* **Task brief**:
Exact copies of all the entries are required, and no pictures should appear in them.

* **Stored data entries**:
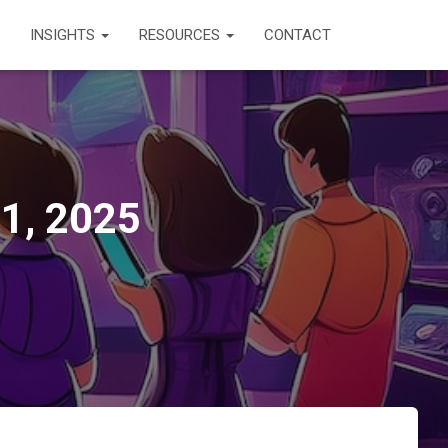
INSIGHTS
RESOURCES
CONTACT
11, 2025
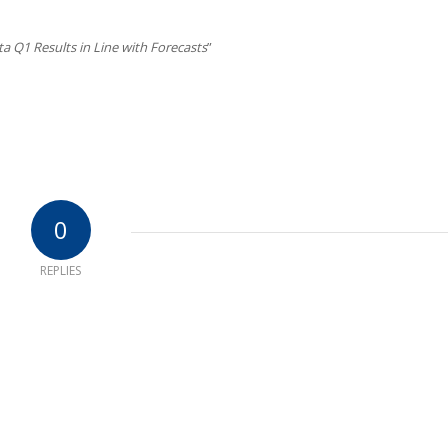
a Q1 Results in Line with Forecasts
”
0
REPLIES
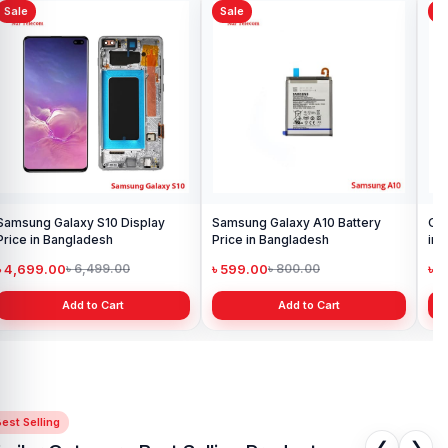
Sale
Sale
Sa
Samsung Galaxy S10 Display
Samsung Galaxy A10 Battery
Ori
Price in Bangladesh
Price in Bangladesh
in 
৳ 4,699.00
৳ 599.00
৳ 1
৳ 6,499.00
৳ 800.00
Add to Cart
Add to Cart
est Selling
❮
❯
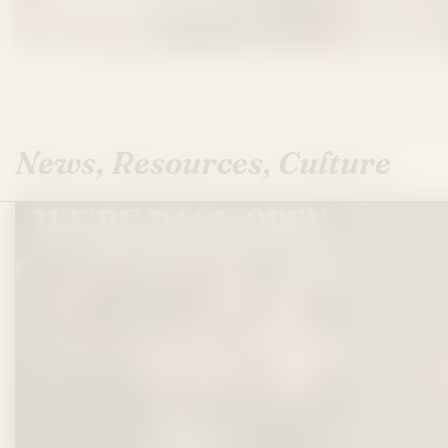
News, Resources, Culture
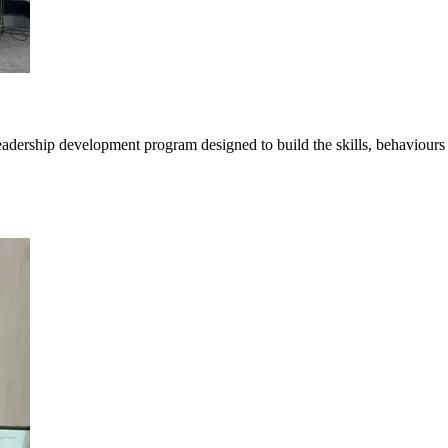
ership development program designed to build the skills, behaviours a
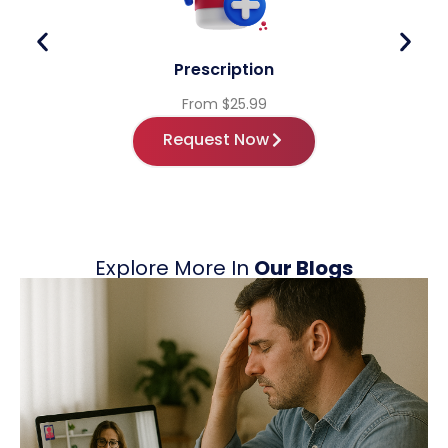
Prescription
From $25.99
Request Now
Explore More In
Our Blogs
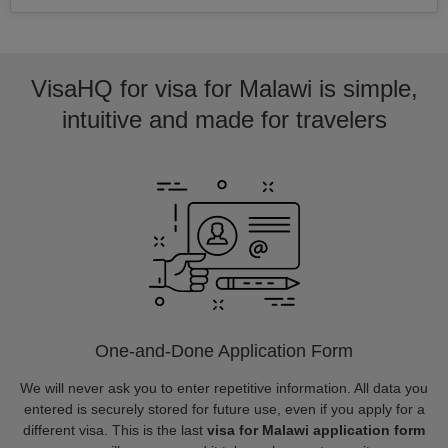
VisaHQ for visa for Malawi is simple,
intuitive and made for travelers
One-and-Done Application Form
We will never ask you to enter repetitive information. All data you
entered is securely stored for future use, even if you apply for a
different visa. This is the last
visa for Malawi application form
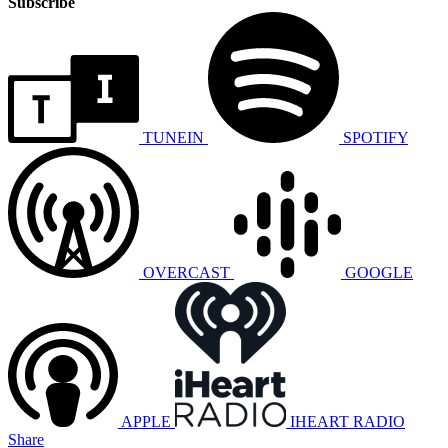
Subscribe
TUNEIN
SPOTIFY
OVERCAST
GOOGLE
APPLE
IHEART RADIO
Share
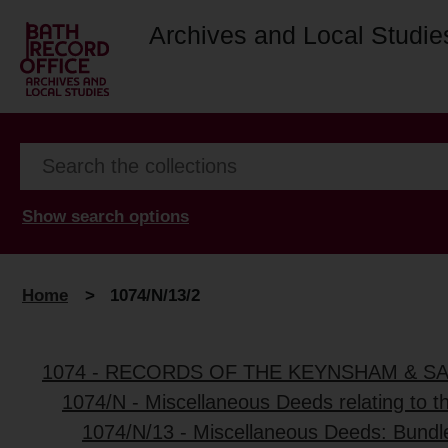
Archives and Local Studie
Show search options
Home
>
1074/N/13/2
1074 - RECORDS OF THE KEYNSHAM & S
1074/N - Miscellaneous Deeds relating to 
1074/N/13 - Miscellaneous Deeds: Bundl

* **Solution for this problem**:
INSIGHTS
RESOURCES
CONTACT
11, 2025
a Q1 Results in Line with Forecasts
”
0
REPLIES
Sale
Sale
Sa
Samsung Galaxy S10 Display
Samsung Galaxy A10 Battery
Ori
Price in Bangladesh
Price in Bangladesh
in 
৳ 4,699.00
৳ 599.00
৳ 1
৳ 6,499.00
৳ 800.00
Add to Cart
Add to Cart
est Selling
❮
❯
News, Resources, Culture
ership development program designed to build the skills, behaviours a
Prescription
From $25.99
Request Now
Explore More In
Our Blogs
VisaHQ for visa for Malawi is simple,
intuitive and made for travelers
One-and-Done Application Form
We will never ask you to enter repetitive information. All data you
entered is securely stored for future use, even if you apply for a
different visa. This is the last
visa for Malawi application form
Subscribe
TUNEIN
SPOTIFY
OVERCAST
GOOGLE
APPLE
IHEART RADIO
Share
Archives and Local Studie
Show search options
Home
>
1074/N/13/2
1074 - RECORDS OF THE KEYNSHAM & S
1074/N - Miscellaneous Deeds relating to 
1074/N/13 - Miscellaneous Deeds: Bundl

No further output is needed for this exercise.